Kish: There are so many modern day distractions as the age we are in now progresses – the Kali Yuga age. It is very difficult sometimes to sit down, connect with yourself and get strength for meditation. The prescribed duty for this age is Yuga dharma sankirtan. Kirtan and sankirtan means “in union with people”. It’s the easiest and most fun way to surpass all material nature.
Vish: It’s joyfully performed. It’s really a blissful process. It’s a great way for everyone to come together and even though it’s such a serious thing – connecting with the Divine – it’s a fun process. Those who participate in kirtan automatically feel their soul stirred. Not only is the voice calling out but the soul is calling out as well in that love.
Tom: Vrinda, tell me what you feel when you are dancing.
Vrinda: It’s a progression. When I first start out dancing I’m dealing with how I feel while everyone is watching me. I’m suddenly vulnerable performing this spiritual dance. But as the music takes over I go beyond the vulnerability. I lose myself and it becomes a spiritual journey. Those who are in tune with their energy who have watched me say I am channeling diverse energies. I do that unconsciously because I am embodying the music and the energies come through me and are allowed to shine out.
Tom: Why is kirtan so popular? It’s resonating around the world. Why is that?
Kish: One of the main reasons is that kirtan is different. 40 years ago reggae wasn’t popular but through food, philosophy, music and lifestyle it clicked into society. I feel like with kirtan it is something that is naturally happening.
Vish: 500 years ago Ciaitanya predicted that this chanting would spread and be accepted in every town and village around the world. It’s happening. Caitanya also said that the sound of the mrdunga drum would resonate everywhere as well. We’re just part of that flow. We’re in the kirtan river wherever we go.

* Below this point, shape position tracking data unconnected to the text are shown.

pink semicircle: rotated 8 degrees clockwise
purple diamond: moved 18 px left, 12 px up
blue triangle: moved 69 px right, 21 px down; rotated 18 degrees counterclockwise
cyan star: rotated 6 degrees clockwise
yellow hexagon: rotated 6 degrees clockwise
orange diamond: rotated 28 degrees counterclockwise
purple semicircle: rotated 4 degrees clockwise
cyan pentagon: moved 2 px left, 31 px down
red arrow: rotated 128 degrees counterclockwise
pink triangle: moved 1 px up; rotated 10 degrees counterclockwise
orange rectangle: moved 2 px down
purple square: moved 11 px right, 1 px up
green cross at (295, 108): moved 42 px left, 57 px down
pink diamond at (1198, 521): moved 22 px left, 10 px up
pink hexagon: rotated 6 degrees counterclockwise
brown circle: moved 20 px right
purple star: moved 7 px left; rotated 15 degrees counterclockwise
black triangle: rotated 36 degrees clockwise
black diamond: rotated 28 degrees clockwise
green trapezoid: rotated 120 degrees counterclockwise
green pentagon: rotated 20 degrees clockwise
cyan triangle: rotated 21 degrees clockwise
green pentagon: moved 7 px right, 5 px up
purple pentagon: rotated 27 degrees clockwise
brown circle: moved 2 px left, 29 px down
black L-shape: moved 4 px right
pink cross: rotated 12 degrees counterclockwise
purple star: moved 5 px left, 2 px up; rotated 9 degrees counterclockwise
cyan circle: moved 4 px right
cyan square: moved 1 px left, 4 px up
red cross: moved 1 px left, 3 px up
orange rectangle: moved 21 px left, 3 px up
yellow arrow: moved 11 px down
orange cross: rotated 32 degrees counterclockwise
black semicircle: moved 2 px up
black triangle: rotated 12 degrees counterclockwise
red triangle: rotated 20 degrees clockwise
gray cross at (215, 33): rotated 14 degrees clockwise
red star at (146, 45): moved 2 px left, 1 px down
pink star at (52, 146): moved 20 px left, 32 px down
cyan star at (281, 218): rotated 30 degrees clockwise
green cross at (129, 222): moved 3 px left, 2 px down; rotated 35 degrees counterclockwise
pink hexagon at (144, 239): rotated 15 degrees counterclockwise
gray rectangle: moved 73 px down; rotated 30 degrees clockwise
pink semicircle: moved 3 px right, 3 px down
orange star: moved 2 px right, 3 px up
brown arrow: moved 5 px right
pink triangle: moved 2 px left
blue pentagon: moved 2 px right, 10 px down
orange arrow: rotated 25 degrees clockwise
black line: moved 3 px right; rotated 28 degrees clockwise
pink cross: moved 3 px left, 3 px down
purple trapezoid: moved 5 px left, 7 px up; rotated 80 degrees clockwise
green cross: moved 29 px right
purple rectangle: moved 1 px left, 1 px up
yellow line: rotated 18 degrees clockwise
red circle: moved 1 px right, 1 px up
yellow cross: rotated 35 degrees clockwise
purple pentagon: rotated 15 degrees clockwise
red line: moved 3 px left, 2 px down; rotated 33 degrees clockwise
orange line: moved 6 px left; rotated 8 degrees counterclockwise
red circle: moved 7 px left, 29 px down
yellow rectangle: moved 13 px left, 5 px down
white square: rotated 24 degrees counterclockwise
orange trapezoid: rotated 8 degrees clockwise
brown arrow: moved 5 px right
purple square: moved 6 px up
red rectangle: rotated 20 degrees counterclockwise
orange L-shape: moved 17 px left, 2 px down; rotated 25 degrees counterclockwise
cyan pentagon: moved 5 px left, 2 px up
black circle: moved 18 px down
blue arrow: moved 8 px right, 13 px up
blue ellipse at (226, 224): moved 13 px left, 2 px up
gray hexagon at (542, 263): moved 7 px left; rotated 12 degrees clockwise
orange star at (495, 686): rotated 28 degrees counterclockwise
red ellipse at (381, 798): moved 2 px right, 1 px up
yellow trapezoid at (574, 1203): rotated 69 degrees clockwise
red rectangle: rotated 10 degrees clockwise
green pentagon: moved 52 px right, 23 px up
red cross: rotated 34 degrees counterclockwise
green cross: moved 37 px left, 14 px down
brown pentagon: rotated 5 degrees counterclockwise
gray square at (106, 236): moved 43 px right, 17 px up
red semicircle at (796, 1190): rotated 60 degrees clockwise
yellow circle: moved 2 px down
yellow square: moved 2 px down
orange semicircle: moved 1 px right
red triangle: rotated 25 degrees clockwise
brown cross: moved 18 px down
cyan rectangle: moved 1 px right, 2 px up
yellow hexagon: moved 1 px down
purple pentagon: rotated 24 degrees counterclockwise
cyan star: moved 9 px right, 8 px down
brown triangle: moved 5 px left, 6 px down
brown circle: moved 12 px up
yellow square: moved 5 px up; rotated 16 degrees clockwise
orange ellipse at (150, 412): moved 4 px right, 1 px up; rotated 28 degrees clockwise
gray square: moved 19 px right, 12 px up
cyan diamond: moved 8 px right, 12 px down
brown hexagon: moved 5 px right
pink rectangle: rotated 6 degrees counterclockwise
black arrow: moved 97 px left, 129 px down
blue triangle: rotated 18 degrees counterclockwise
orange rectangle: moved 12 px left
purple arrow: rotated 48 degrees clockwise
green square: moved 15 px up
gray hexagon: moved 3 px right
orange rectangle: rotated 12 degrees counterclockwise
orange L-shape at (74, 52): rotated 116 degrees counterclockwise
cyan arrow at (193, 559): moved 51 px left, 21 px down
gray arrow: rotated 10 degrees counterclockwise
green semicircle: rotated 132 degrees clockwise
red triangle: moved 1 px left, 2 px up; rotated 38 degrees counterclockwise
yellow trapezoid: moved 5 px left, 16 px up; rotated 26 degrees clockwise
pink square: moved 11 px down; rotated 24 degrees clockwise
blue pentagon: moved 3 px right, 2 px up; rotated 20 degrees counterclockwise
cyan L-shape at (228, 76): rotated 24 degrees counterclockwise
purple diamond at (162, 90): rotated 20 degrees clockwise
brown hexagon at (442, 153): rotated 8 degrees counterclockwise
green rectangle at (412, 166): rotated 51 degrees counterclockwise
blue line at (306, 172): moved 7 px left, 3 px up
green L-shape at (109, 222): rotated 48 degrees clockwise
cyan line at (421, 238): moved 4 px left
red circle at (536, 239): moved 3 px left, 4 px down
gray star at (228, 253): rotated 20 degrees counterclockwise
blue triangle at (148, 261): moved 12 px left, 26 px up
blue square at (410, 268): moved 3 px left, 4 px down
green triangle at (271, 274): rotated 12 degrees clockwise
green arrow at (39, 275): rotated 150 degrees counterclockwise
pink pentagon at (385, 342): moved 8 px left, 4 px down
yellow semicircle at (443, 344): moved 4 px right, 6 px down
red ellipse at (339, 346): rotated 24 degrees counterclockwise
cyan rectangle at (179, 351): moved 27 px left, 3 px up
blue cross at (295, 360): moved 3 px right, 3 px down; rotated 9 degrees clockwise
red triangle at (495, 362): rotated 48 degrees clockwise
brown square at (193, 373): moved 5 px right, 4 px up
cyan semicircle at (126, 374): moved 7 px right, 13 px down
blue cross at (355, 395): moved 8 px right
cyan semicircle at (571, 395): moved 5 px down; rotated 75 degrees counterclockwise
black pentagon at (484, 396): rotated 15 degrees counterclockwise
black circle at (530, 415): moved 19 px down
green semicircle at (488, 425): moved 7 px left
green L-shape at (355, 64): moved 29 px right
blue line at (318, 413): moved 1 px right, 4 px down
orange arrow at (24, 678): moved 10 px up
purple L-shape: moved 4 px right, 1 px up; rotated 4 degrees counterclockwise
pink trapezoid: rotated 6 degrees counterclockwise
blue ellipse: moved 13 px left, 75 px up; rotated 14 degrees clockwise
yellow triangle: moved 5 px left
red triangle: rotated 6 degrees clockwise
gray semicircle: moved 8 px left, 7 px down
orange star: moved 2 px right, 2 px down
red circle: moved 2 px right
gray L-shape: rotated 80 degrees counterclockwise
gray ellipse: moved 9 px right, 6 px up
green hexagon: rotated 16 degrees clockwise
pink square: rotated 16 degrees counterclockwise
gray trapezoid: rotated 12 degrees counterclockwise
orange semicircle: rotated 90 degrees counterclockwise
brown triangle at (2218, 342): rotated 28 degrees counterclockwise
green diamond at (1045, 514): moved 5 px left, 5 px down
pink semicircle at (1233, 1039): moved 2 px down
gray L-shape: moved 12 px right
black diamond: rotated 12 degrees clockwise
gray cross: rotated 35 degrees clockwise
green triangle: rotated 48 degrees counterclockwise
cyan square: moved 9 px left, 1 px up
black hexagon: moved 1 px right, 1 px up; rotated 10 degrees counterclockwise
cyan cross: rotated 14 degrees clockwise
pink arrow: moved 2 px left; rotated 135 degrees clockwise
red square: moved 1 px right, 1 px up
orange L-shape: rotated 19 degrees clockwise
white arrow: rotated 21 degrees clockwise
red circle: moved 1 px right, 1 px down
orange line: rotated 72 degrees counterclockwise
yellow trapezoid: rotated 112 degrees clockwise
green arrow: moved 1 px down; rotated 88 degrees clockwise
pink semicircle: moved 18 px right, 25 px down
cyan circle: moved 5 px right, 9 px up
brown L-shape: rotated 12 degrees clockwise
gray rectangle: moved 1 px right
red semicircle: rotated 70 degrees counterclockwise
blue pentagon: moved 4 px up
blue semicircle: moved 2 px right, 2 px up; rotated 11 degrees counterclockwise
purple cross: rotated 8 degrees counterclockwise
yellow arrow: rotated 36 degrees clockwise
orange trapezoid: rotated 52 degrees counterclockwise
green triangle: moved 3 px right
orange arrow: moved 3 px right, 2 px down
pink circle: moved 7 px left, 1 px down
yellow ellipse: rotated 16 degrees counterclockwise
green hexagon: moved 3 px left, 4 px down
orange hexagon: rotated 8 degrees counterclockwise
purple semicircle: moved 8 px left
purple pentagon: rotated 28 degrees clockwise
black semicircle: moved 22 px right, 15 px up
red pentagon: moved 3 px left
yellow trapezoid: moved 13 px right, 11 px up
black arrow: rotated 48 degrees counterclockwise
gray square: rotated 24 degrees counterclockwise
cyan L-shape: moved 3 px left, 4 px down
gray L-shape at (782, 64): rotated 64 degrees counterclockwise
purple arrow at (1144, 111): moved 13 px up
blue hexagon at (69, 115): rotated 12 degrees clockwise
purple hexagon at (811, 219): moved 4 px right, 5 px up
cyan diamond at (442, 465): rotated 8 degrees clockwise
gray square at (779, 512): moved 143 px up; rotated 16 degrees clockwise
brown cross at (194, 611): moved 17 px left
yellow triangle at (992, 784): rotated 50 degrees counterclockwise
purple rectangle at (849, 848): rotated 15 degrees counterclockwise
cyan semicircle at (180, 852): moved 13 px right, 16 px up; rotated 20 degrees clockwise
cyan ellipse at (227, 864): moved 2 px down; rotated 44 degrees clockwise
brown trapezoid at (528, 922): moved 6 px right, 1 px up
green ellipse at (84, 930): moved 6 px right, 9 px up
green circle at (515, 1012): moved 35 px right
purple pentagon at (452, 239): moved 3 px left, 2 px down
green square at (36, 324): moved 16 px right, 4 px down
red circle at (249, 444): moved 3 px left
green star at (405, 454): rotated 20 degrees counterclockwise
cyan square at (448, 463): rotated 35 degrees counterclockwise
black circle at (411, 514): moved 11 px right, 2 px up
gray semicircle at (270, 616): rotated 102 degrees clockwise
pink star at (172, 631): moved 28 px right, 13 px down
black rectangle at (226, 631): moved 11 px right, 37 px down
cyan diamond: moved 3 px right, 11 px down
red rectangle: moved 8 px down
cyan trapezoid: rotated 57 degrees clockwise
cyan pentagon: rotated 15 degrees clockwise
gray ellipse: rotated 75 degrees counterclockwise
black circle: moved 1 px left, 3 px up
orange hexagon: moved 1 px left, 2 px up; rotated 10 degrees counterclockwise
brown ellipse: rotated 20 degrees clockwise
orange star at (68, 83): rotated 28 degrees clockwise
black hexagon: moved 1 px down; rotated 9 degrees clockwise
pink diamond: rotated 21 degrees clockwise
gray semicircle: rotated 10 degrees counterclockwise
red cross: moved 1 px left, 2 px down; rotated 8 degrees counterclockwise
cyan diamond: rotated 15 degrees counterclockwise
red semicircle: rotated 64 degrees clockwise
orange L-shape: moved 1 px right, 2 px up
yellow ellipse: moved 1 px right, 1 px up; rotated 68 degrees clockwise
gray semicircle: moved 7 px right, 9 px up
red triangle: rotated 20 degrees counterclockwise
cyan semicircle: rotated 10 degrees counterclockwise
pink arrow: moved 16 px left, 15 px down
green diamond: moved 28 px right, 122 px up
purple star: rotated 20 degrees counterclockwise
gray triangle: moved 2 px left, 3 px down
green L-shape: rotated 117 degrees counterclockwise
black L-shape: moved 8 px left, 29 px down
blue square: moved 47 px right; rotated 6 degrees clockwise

Vrinda: Also, Kirtan is based on audience participation and is not really a performance as much as trying to create the sacred space all together. The audience is such a crucial part of what we do. There is this call and response, so we all create the sacred space with everyone’s sound vibration and people love to be involved.
Tom: You’re about to go into the studio, so tell us about your new CD. What will you be working on?
Vish: We’re really excited to start work on our very first CD. It’s going to be a process for us.
Kish: The basic thing we want to capture is the energy that we represent. We want to put our energy of rhythm into the process because growing up playing the mrdunga is what inspired us. We want to try and adapt to the music that is popular and incorporate an “East meets West” sound, but at the same time keep the strong, traditional aspect of the mrdunga throughout the tracking.
Vish: We instill a lot of passion and energy into our live performances and want to capture that mood on our CD. We don’t hold back at all. We want it so that it makes your heart want to dance.